Newport has built its downtown on its tourism, bolstered by visitors who are drawn here for its waterfront, its history, and its attractions.
Events like this week's America's Cup World Series and next month's Ocean State Tall Ships Festival serve to draw in thousands to our community, filling the streets and coffers of local merchants, tour operators, and restaurants.
Managing the influx of visitors can logistically be rather challenging. Ensuring that Newport remains a desirable place to live is an altogether different animal.
On paper, at least, City Hall has shown a tendency to view the line between business and residential areas as hard and fast. But if you talk to those who live in, or on the cusp of the business corridor, they'll likely tell you they can't see much of a difference between zoning delineations.
That much was clear during the city's most recent Zoning Board meeting. At the center of the debate was an application by the Newport Blues Cafe to use an existing parking lot as an outdoor patio, complete with a portable bar.

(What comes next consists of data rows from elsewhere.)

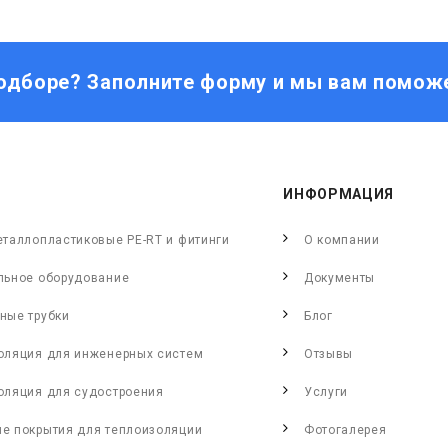
одборе? Заполните форму и мы вам помож
ИНФОРМАЦИЯ
еталлопластиковые PE-RT и фитинги
О компании
льное оборудование
Документы
ные трубки
Блог
оляция для инженерных систем
Отзывы
оляция для судостроения
Услуги
е покрытия для теплоизоляции
Фотогалерея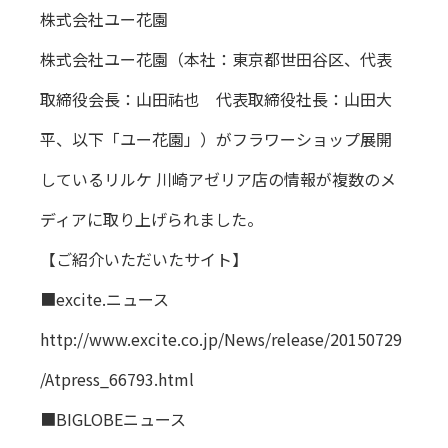
株式会社ユー花園
株式会社ユー花園（本社：東京都世田谷区、代表
取締役会長：山田祐也 代表取締役社長：山田大
平、以下「ユー花園」）がフラワーショップ展開
しているリルケ 川崎アゼリア店の情報が複数のメ
ディアに取り上げられました。
【ご紹介いただいたサイト】
■excite.ニュース
http://www.excite.co.jp/News/release/20150729
/Atpress_66793.html
■BIGLOBEニュース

Neighbors – both from the immediate area, and from up Historic Hill – came out in force in the hopes that they might be able to stop the slow and steady march of noise and associated unruliness that accompanies many Friday and Saturday nights.

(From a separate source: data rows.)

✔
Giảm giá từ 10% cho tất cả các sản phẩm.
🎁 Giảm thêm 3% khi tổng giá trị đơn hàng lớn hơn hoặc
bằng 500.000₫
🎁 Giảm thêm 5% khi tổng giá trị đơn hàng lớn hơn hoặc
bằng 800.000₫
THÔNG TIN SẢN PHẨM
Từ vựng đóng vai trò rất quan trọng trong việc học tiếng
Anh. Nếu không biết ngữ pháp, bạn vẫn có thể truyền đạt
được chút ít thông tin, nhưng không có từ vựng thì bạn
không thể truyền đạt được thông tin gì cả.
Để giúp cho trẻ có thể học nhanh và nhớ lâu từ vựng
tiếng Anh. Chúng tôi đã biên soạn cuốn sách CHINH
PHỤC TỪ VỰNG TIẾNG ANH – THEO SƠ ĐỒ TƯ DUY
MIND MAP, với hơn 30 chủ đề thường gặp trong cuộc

Perhaps Stephanie Osterborg said it best when she implored the board to consider the message that converting a parking lot into an outdoor bar would send to families considering investing in our community. She said, simply, families are being driven out of Newport.
It would seem, at least at a cursory glance, that indeed they are.

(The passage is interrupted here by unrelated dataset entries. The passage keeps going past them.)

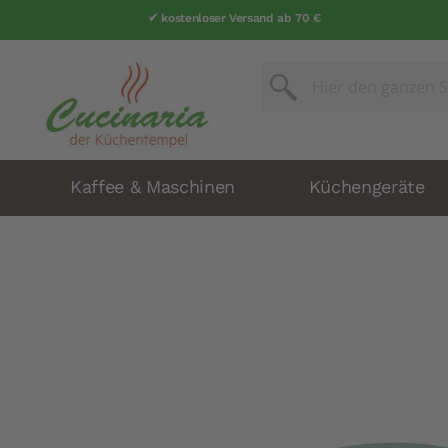
✔ kostenloser Versand ab 70 €
Suche
Suche
Kaffee & Maschinen
Küchengeräte
Zum
Ende
der
Bildergalerie
springen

According to the most recent census data, Newport has been losing families at an alarming rate. In 1990, 56 percent of households in the city were made up of families, accounting for 6,298 of the city's roughly 10,600 households. By 2000, that number had dropped to 5,646, or 48 percent of total households. The most recent numbers show that today, just 4,933 households, or 46 percent, live in family households.
By comparison, 67 percent of households were comprised of families in Jamestown, while household families made up 62 of households of Middletown, 69 percent in Portsmouth, and 70 percent in North Kingstown.
s this a place where we want to encourage families to live, or is it a place where we want bars to have free reign for four months out of the year.
A few years ago, the administration made a concerted effort to crack down on party houses that had begun springing up in the Yachting Village, Fifth Ward, and Historic Hill. For the most part, they made remarkable progress.
In any tourist town, balancing the needs of businesses with those of year-round residents requires constant attention and reasoned common sense. While it might not be the purview of individual boards and commissions to tackle the problem of late night revelry, they're also not powerless. Indeed, more than most, the volunteers who serve the city on the municipal level can have a real impact on the quality of life in Newport for both businesses and residents.
It's hard not to be sympathetic toward employers such as the Quinns, who have only proven themselves to be good neighbors and good business owners.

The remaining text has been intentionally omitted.